-- Prompt --
All lines from the opening of the data to the line containing "renforcement de la" must be returned unchanged, and only those lines.

Collected data
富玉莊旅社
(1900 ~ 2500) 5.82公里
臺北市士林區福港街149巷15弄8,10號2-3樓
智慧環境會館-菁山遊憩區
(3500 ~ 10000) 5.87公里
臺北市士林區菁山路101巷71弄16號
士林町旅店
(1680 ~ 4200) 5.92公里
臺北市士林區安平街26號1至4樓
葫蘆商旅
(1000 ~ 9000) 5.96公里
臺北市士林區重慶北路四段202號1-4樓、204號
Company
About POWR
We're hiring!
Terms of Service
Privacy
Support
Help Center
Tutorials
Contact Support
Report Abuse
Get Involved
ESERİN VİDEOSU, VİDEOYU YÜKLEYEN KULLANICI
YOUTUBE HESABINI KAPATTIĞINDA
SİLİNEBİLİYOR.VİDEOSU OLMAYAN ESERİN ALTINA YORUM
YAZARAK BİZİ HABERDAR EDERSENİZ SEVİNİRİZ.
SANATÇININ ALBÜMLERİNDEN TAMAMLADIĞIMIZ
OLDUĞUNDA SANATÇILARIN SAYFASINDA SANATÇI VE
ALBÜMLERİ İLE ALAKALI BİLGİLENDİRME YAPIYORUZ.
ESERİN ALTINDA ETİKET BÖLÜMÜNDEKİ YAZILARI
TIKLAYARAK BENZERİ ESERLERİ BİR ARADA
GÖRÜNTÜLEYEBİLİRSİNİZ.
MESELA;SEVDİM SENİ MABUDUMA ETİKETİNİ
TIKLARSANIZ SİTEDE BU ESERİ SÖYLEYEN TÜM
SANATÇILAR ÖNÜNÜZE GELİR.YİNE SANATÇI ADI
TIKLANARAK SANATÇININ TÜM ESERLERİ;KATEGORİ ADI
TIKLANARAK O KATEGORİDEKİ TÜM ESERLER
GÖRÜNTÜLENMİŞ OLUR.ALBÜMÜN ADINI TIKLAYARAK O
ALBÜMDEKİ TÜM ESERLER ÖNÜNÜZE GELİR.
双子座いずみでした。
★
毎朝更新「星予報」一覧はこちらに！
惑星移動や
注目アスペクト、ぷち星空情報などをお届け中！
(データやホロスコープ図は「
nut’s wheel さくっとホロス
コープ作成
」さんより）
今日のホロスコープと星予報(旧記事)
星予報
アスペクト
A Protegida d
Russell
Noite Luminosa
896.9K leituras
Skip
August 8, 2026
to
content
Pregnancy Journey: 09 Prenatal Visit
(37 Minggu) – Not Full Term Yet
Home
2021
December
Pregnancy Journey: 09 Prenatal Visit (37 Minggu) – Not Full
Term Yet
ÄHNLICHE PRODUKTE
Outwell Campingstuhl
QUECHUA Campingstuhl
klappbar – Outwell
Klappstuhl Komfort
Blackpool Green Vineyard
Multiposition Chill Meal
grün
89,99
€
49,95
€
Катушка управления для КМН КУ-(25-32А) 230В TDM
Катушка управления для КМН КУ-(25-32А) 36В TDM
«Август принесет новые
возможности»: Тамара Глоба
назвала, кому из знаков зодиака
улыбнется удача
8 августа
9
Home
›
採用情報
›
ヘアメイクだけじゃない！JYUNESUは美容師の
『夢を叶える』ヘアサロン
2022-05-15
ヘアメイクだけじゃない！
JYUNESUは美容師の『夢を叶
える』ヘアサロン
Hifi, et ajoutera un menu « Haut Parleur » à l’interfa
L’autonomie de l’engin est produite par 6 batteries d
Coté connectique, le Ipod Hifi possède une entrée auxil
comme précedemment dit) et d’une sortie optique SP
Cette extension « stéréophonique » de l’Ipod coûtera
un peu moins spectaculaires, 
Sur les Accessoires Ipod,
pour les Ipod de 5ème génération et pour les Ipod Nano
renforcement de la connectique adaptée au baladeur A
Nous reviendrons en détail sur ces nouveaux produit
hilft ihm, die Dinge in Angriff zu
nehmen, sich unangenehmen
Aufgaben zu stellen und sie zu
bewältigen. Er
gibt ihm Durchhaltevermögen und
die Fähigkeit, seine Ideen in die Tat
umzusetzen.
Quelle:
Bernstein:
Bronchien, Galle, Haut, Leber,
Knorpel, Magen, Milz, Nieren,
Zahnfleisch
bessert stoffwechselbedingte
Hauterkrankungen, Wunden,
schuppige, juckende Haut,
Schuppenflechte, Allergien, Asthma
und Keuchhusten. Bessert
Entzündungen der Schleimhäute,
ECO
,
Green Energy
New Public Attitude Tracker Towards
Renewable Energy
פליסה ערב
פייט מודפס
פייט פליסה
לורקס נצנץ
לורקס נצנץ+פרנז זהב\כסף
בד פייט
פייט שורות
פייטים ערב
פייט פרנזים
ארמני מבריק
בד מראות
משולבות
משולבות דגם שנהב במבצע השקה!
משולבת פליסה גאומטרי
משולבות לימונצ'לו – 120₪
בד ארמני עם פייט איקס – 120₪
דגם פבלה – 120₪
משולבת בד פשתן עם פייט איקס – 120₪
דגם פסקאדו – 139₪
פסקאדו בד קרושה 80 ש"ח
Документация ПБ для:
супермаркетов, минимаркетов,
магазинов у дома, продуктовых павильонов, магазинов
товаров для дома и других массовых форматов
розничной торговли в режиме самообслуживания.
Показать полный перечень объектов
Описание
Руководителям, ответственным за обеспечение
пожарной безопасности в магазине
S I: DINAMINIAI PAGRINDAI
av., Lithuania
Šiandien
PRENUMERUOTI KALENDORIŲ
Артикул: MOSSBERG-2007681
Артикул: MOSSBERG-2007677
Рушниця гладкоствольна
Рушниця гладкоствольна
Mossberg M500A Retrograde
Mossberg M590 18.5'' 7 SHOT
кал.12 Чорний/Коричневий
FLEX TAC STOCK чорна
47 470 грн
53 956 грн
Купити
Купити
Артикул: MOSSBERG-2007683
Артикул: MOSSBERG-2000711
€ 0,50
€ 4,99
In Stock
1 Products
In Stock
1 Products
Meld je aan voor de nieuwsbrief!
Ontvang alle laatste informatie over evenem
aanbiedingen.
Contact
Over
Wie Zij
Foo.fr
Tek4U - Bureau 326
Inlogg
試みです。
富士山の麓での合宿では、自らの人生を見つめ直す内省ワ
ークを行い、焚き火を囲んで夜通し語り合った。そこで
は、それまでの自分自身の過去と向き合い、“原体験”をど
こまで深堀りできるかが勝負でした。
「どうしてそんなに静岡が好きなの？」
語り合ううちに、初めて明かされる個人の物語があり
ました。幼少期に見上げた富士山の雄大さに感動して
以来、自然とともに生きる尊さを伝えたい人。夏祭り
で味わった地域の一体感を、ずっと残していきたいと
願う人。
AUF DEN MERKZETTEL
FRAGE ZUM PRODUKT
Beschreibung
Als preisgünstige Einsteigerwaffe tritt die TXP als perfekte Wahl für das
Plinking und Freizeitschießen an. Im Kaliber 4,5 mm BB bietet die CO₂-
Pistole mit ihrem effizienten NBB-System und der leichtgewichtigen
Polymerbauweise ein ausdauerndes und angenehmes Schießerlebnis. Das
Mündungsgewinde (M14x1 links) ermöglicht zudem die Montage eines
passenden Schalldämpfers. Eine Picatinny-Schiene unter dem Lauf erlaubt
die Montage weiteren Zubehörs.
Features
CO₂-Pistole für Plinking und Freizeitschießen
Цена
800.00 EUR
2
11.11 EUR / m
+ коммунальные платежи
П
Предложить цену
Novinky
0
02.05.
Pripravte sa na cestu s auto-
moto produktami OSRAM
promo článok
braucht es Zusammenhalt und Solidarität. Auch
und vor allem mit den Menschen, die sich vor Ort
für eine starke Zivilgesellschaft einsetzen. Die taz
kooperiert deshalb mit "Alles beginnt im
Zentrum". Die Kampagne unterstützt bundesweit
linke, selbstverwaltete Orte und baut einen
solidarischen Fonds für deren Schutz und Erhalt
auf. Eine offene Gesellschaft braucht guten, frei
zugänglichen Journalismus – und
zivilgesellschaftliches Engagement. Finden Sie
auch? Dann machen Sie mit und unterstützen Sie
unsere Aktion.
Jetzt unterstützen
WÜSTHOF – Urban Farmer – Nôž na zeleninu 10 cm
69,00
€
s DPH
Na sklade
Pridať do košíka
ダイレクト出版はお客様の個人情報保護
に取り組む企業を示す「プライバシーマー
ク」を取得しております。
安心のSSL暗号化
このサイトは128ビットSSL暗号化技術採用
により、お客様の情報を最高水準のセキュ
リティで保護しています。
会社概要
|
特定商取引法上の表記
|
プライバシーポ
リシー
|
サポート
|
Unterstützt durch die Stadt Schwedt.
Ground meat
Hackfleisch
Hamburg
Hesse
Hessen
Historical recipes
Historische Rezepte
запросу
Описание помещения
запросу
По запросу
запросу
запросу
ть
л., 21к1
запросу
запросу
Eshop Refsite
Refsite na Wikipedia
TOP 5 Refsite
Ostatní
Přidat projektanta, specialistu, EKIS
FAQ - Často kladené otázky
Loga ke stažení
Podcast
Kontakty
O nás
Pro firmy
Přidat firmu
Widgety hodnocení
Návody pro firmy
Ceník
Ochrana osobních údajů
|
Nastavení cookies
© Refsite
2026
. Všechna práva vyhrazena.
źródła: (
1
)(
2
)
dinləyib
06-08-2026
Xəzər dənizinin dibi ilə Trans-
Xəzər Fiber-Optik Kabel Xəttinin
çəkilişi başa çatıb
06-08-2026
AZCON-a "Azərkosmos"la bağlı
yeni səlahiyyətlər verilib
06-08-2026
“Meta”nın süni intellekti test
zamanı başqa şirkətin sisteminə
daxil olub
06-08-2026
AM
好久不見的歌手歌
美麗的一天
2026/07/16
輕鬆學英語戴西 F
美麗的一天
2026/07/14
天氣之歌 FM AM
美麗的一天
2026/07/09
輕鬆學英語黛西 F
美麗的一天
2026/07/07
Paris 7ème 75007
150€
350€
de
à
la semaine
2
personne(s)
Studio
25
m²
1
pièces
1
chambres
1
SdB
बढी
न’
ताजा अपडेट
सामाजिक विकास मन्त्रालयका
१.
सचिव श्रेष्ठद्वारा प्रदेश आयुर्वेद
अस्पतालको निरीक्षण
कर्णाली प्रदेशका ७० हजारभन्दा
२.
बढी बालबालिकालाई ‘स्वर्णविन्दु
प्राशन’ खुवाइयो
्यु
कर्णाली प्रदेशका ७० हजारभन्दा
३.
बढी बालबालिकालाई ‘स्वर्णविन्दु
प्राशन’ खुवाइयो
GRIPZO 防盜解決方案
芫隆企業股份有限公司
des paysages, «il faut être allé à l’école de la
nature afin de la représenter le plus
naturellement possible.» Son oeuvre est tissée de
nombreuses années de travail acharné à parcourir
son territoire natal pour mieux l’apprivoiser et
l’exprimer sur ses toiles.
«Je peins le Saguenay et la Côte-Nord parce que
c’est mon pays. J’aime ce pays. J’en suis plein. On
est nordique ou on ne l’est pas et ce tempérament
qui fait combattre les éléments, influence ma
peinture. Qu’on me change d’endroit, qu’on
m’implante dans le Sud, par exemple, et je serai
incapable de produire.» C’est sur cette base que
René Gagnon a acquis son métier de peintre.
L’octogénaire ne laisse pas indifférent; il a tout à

-- Written answer --
富玉莊旅社
(1900 ~ 2500) 5.82公里
臺北市士林區福港街149巷15弄8,10號2-3樓
智慧環境會館-菁山遊憩區
(3500 ~ 10000) 5.87公里
臺北市士林區菁山路101巷71弄16號
士林町旅店
(1680 ~ 4200) 5.92公里
臺北市士林區安平街26號1至4樓
葫蘆商旅
(1000 ~ 9000) 5.96公里
臺北市士林區重慶北路四段202號1-4樓、204號
Company
About POWR
We're hiring!
Terms of Service
Privacy
Support
Help Center
Tutorials
Contact Support
Report Abuse
Get Involved
ESERİN VİDEOSU, VİDEOYU YÜKLEYEN KULLANICI
YOUTUBE HESABINI KAPATTIĞINDA
SİLİNEBİLİYOR.VİDEOSU OLMAYAN ESERİN ALTINA YORUM
YAZARAK BİZİ HABERDAR EDERSENİZ SEVİNİRİZ.
SANATÇININ ALBÜMLERİNDEN TAMAMLADIĞIMIZ
OLDUĞUNDA SANATÇILARIN SAYFASINDA SANATÇI VE
ALBÜMLERİ İLE ALAKALI BİLGİLENDİRME YAPIYORUZ.
ESERİN ALTINDA ETİKET BÖLÜMÜNDEKİ YAZILARI
TIKLAYARAK BENZERİ ESERLERİ BİR ARADA
GÖRÜNTÜLEYEBİLİRSİNİZ.
MESELA;SEVDİM SENİ MABUDUMA ETİKETİNİ
TIKLARSANIZ SİTEDE BU ESERİ SÖYLEYEN TÜM
SANATÇILAR ÖNÜNÜZE GELİR.YİNE SANATÇI ADI
TIKLANARAK SANATÇININ TÜM ESERLERİ;KATEGORİ ADI
TIKLANARAK O KATEGORİDEKİ TÜM ESERLER
GÖRÜNTÜLENMİŞ OLUR.ALBÜMÜN ADINI TIKLAYARAK O
ALBÜMDEKİ TÜM ESERLER ÖNÜNÜZE GELİR.
双子座いずみでした。
★
毎朝更新「星予報」一覧はこちらに！
惑星移動や
注目アスペクト、ぷち星空情報などをお届け中！
(データやホロスコープ図は「
nut’s wheel さくっとホロス
コープ作成
」さんより）
今日のホロスコープと星予報(旧記事)
星予報
アスペクト
A Protegida d
Russell
Noite Luminosa
896.9K leituras
Skip
August 8, 2026
to
content
Pregnancy Journey: 09 Prenatal Visit
(37 Minggu) – Not Full Term Yet
Home
2021
December
Pregnancy Journey: 09 Prenatal Visit (37 Minggu) – Not Full
Term Yet
ÄHNLICHE PRODUKTE
Outwell Campingstuhl
QUECHUA Campingstuhl
klappbar – Outwell
Klappstuhl Komfort
Blackpool Green Vineyard
Multiposition Chill Meal
grün
89,99
€
49,95
€
Катушка управления для КМН КУ-(25-32А) 230В TDM
Катушка управления для КМН КУ-(25-32А) 36В TDM
«Август принесет новые
возможности»: Тамара Глоба
назвала, кому из знаков зодиака
улыбнется удача
8 августа
9
Home
›
採用情報
›
ヘアメイクだけじゃない！JYUNESUは美容師の
『夢を叶える』ヘアサロン
2022-05-15
ヘアメイクだけじゃない！
JYUNESUは美容師の『夢を叶
える』ヘアサロン
Hifi, et ajoutera un menu « Haut Parleur » à l’interfa
L’autonomie de l’engin est produite par 6 batteries d
Coté connectique, le Ipod Hifi possède une entrée auxil
comme précedemment dit) et d’une sortie optique SP
Cette extension « stéréophonique » de l’Ipod coûtera
un peu moins spectaculaires, 
Sur les Accessoires Ipod,
pour les Ipod de 5ème génération et pour les Ipod Nano
renforcement de la connectique adaptée au baladeur A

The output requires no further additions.